Hands down the best musical act from Arkansas (apologies to Bill Clinton and his sax), Sad Daddy gets the front-porch rocking chair boot stomping symphony started with the Carper tune "Arkansas Bound," which is both a declaration of destination and an invitation to follow. Martin's sizzling "Bacon" is tasty enough to appeal to even the most hardcore vegans among us. "Hangin' Them Clothes on the Line" sounds like sunshine and converts the drudgery of doing the laundry into a spiritual experience. The title cut offers a fascinating perspective on a personal response to the COVID-19 pandemic.

When you hear the pedal steel guitar on "Passenger," the opening number on Adult Mom's third album Driver (Epitaph), you might think they are traveling the same country roads as Sad Daddy. But "Wisconsin," the second track, makes it clear that Adult Mom's heart belongs to alternative pop. Led by genderqueer singer/songwriter Stevie Knipe, who wears their Cranberries influence on their sleeve, Adult Mom imbues even the most serious subjects with a pop sensibility. Examples of this include "Sober," "Breathing," "Dancing," "Checking Up," and the acoustic "Regret It."

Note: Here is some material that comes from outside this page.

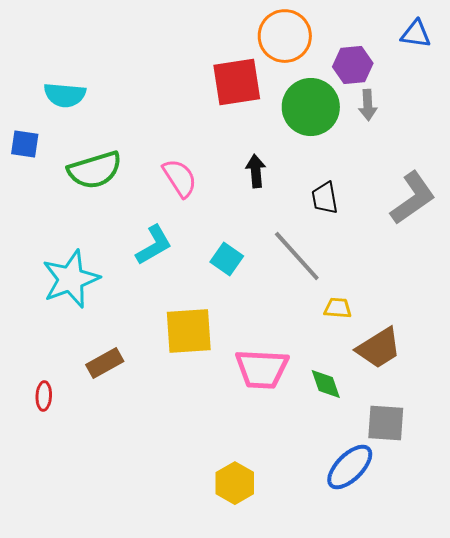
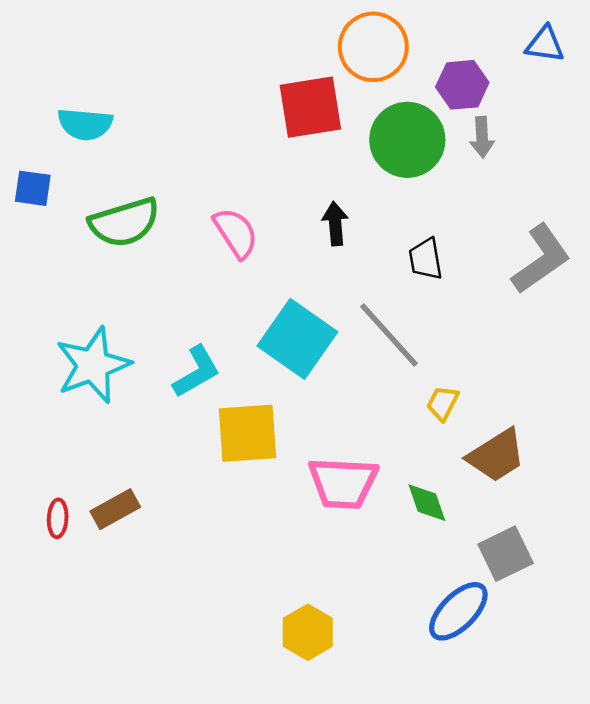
cyan L-shape: (154, 245) -> (196, 372), moved
cyan square: (227, 259) -> (297, 339), size x1.8
yellow trapezoid: (338, 308) -> (443, 403), turned -68
brown rectangle: (105, 363) -> (115, 509), moved
gray square: (386, 423) -> (506, 554), turned -30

Queer musical super-duo Bachelor —Melinda Duterte (aka Jay Som) and Ellen Kempner of Palehound— efficiently blend the pair's musical styles on the album Doomin' Sun (Polyvinyl). The sum total is an original set of tunes that sound like something fresh while allowing the collaborators to maintain their distinguished artist personalities. This comes through on the extraordinary "Sick of Spiraling," as well as "Stay in the Car," "Back of My Hand," as well as the bombast of "Anything At All" and the lush, acoustic title cut.

Spinning out on pink vinyl with black splatters, Open Mouth, Open Heart (Hopeless) by Destroy Boys cranks up the volume and vehemence to 11. True to its punk aesthetic, the queer trio doesn't shy away from incorporating meaningful messages into its music. Beginning with album opener "Locker Room Bully," and on through "Muzzle," "For What," "Secrets," "Escape," Destroy Boys makes strong statements, backed up by rock fury. B-side ballad "All This Love" stirs up a different kind of emotional response.

Haunted Like Human, a Nashville duo made up of lead vocalist/lyricist Dale Chapman (who identifies as queer) and multi-instrumentalist/ singer/songwriter Cody Clark, is back with its third studio album Tall Tales & Fables ( Born musical storytellers, HLH doesn't disappoint on songs such as "Run Devil Run," "Ohio," "Ghost Towns," "Georgia," "Whistling Tree" and "Afterlife."